Марин как-то неловко переменила позу, держа в руке стакан и глядя на Верлака.
– С чего вдруг, Антуан? Мы ведь обычно резервируем эти столы по большим праздникам – вроде наших дней рождения или выхода моей статьи…
– Вчера я познакомился с одной монахиней, – объявил он. – В аббатстве Жонкьер.
– Знаю его! – откликнулась она. – Мама обожает тамошний розарий. Эта монахиня – сестра мадам Даррас? Мне рассказывала о ней мадам Жубер.
– Да, – подтвердил Верлак. – Мы проговорили больше трех часов.
– Ну и ну! Должно быть, она рассказала тебе всю историю семейства Обанель.
– Вообще-то нет. Только то, что я уже знал от тебя: что отцом Натали Обанель был офицер СС. Но, боюсь, пролить свет на убийство мадам Даррас мне так и не удалось. Однако на меня самого он пролился целым потоком. Благодаря фотографии Сильви.
– Антуан… извини, но ты меня совсем запутал. Ты нашел время побывать на выставке Сильви?
– Да, и должен заметить, что твоя подруга на редкость талантлива. Так ей и передай.
– Она была бы рада услышать это от тебя лично.
– Она же меня терпеть не может. – Верлак пригубил «Лагавулин».
– Неправда! – возразила Марин. – Ну, вообще-то да, она тебя долго недолюбливала…
Оба рассмеялись, Марин накрыла ладонью руку Верлака.
– И что же тебе сказала фотография?
– Что пора жить дальше, – ответил Верлак. – А монахиня – что пора простить.
Марин придвинулась поближе к нему.
– Продолжай, – попросила она. – Простить кого?

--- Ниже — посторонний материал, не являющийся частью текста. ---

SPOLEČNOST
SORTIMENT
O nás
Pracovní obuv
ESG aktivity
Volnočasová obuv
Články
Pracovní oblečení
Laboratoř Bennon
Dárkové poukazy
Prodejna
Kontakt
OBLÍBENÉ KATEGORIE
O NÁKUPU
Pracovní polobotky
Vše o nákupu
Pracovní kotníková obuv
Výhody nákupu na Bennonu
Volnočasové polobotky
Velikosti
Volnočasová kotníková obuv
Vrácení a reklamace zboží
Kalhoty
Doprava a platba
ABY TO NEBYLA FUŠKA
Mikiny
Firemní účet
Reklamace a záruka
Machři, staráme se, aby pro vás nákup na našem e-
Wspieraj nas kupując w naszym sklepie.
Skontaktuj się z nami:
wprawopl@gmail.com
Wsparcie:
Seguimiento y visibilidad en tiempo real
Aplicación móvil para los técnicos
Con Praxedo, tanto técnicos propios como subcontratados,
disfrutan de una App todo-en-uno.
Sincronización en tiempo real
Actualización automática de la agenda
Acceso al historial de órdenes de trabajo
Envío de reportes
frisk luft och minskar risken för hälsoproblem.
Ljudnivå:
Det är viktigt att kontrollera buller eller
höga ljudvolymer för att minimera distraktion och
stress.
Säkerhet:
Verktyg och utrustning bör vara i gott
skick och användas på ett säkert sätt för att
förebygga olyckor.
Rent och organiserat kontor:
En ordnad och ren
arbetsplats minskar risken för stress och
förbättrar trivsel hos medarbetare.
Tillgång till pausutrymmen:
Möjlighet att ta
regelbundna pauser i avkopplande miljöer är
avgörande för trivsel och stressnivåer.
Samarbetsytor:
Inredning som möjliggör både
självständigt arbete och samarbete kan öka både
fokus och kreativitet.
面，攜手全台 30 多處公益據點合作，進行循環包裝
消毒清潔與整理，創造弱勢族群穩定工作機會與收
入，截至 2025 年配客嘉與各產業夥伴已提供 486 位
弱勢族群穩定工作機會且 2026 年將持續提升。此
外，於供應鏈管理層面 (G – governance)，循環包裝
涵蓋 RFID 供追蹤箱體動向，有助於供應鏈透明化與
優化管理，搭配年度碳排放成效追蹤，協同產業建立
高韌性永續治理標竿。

– Моник, мою мать, моего отца за бездействие и даже по какой-то непонятной причине мою бабушку Эммелин.
– Эммелин? – удивилась Марин. – Но ведь ты обожал ее.
– Вот именно. Но она знала, что произошло, так что я должен простить ее за то, что она
– И что же
– Ну, про меня и Моник.
– Антуан, а кто такая Моник? Ты пару раз повторял это имя во сне.
– Пожалуй, можно сказать, что она была моей девушкой.
– И мысли о ней до сих пор преследуют тебя?
– Она была лучшей подругой моей матери, – продолжал Верлак. – Мама познакомила нас, знала, что мы… спим вместе… но ничего не предприняла. Как и отец.
– А сколько лет было Моник? Все это выглядит как-то странно.